DATA FOR THE TASK |
####################

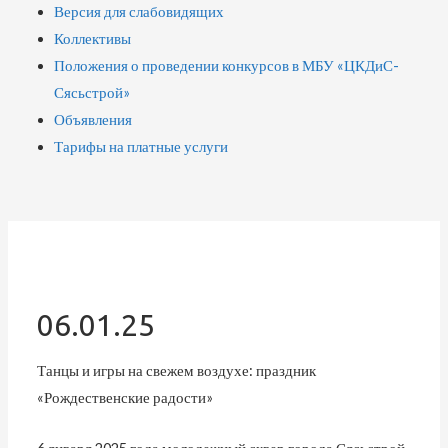
Версия для слабовидящих
Коллективы
Положения о проведении конкурсов в МБУ «ЦКДиС-
Сясьстрой»
Объявления
Тарифы на платные услуги
06.01.25
Танцы и игры на свежем воздухе: праздник
«Рождественские радости»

####################

INSTRUCTIONS TO FOLLOW | Without including any picture, repeat the data exactly.

EXERCISE RESULT |
Версия для слабовидящих
Коллективы
Положения о проведении конкурсов в МБУ «ЦКДиС-
Сясьстрой»
Объявления
Тарифы на платные услуги
06.01.25
Танцы и игры на свежем воздухе: праздник
«Рождественские радости»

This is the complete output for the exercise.